The laminate of the present invention preferably further includes a layer (C) formed on the layer (B). The layer (C) is preferably a layer including at least one fluororesin selected from the group consisting of polytetrafluoroethylene (PTFE), polyvinylidene fluoride (PVdF), a tetrafluoroethylene/hexafluoropropylene copolymer (FEP), a tetrafluoroethylene/perfluoro(alkyl vinyl ether) copolymer (PFA), and an ethylene/tetrafluoroethylene copolymer (ETFE); more preferably a layer including at least one fluororesin selected from the group consisting of PTFE and PVdF; and still more preferably a layer including PTFE. Such a layer (C) achieves a low dielectric constant and a low dielectric loss tangent, enabling the resulting laminate to be suitably used for products for high frequency signal transmission.
The PTFE may be a tetrafluoroethylene homopolymer or a modified polytetrafluoroethylene [modified PTFE], as long as it can be fibrillated and has non-melt process ability. The term “modified PTFE” means a PTFE that is produced by copolymerization of tetrafluoroethylene and a comonomer in a small amount not imparting melt process ability to the resulting copolymer. The comonomer in a small amount is not particularly limited, and examples thereof include hexafluoropropylene, chlorotrifluoroethylene, trifluoroethylene, PAVE, perfluoro(alkoxy vinyl ether), and (perfluoro alkyl)ethylene. The comonomer in a small amount may be one or more of these.
The proportion (modified ratio) of the comonomer in a small amount added to the modified polytetrafluoroethylene depends on the kind of the comonomer, but for example, it is preferably not more than 1 mass %, and more preferably 0.001 to 1 mass %, of the total mass of the tetrafluoroethylene and the comonomer in a small amount.
The PTFE preferably has a melting point of not lower than 320° C. in terms of heat resistance.

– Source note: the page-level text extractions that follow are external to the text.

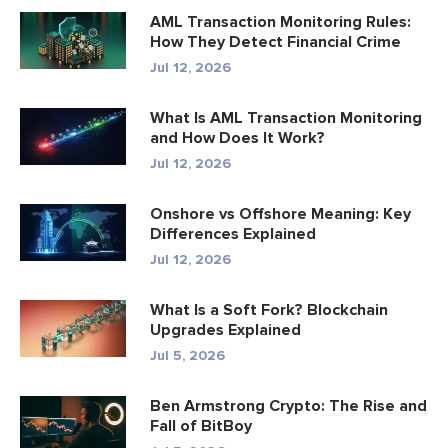
AML Transaction Monitoring Rules:
How They Detect Financial Crime
Jul 12, 2026
What Is AML Transaction Monitoring
and How Does It Work?
Jul 12, 2026
Onshore vs Offshore Meaning: Key
Differences Explained
Jul 12, 2026
What Is a Soft Fork? Blockchain
Upgrades Explained
Jul 5, 2026
Ben Armstrong Crypto: The Rise and
Fall of BitBoy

The PTFE preferably has a standard specific gravity (SSG) of preferably 2.13 to 2.17. The SSG may be determined in accordance with ASTM D4895.

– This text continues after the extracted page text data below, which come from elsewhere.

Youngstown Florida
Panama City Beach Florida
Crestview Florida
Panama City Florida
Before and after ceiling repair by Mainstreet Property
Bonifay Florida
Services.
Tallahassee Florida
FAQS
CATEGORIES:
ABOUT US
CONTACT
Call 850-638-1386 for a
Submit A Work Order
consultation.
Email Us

The PVdF substantially consists of only a polymer unit (VdF unit) based on VdF. However, the PVdF may further contain a polymer unit based on a monomer other than VdF as long as the amount of the monomer is not more than 1 mass %. Examples of such a monomer include TFE, HFP, CTFE, CF2═CFH, and PAVE.
The layer (C) preferably includes at least one polymer selected from the group consisting of a TFE homopolymer and a modified PTFE polymer having a modified ratio of not more than 1 mass %, in terms of lowering the dielectric constant and the dielectric loss tangent.

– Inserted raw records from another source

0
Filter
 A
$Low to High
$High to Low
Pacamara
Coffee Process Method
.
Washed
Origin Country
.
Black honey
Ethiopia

The layer (B) and the layer (C) may contain additives such as inorganic pigments, fillers, adhesion-imparting agents, antioxidants, lubricants, and dyes. The inorganic pigments are preferably those stable in a molding process, such as titanium, iron oxides, and carbon powder. The above-mentioned inorganic pigments, fillers, adhesion-imparting agents, antioxidants, lubricants, and dyes may be included in either or both of the layer (B) and the layer (C).
The thicknesses of the layer (B) may vary depending on the usage, but is preferably 1 μm to 1 mm, and more preferably 1 to 100 μm, for example. Still more preferably, the thickness is not more than 60 μm, and particularly preferably not more than 40 μm.
If the laminate of the present invention includes the layer (C), the layer (C) has a thickness of preferably 25 μm to 1.5 mm.
The laminate of the present invention includes a layer (A) and a layer (B) firmly attached to each other, and thus is suitable for products such as printed circuit boards, coil wires, electric wires, and cables.
The laminate of the present invention enables a metal layer to attach to another layer without a surface roughening process and prevents adversely affecting high frequency transmission, and thus is particularly suitable for products for high frequency signal transmission. Examples of the products for high frequency signal transmission include printed circuit boards of products such as mobile phones, various computers, and communication devices; high frequency transmission cables such as coaxial cables, LAN cables, and flat cables; and products for high frequency signal transmission, such as casings and connectors of antennas. The term “product for high frequency signal transmission” means, for example, a product transmitting signals of not less than 500 MHz.
The laminate of the present invention is also suitable for motor coil wires and wires for push-pull cables, which are required to have firmer adhesiveness.
Particularly, the laminate of the present invention may be suitably used for printed circuit boards and high frequency transmission cables.
The laminate of the present invention may be produced by the following method, which is particularly suitable for a laminate used as a printed circuit board.
The present invention also provides a method of producing a laminate including a layer (A) including a metal and a layer (B) formed on the layer (A), including heat pressing a metal and a sheet, wherein the sheet includes a copolymer (PFAA) contains a polymer unit based on tetrafluoroethylene and a polymer unit based on a perfluoro(alkyl vinyl ether), the copolymer contains a carboxyl group at a terminus of a main chain and has a melt flow rate of not lower than 20 g/10 min and a melting point of not higher than 295° C., and the metal is at least one selected from the group consisting of copper, stainless steel, aluminum, iron, and an alloy thereof.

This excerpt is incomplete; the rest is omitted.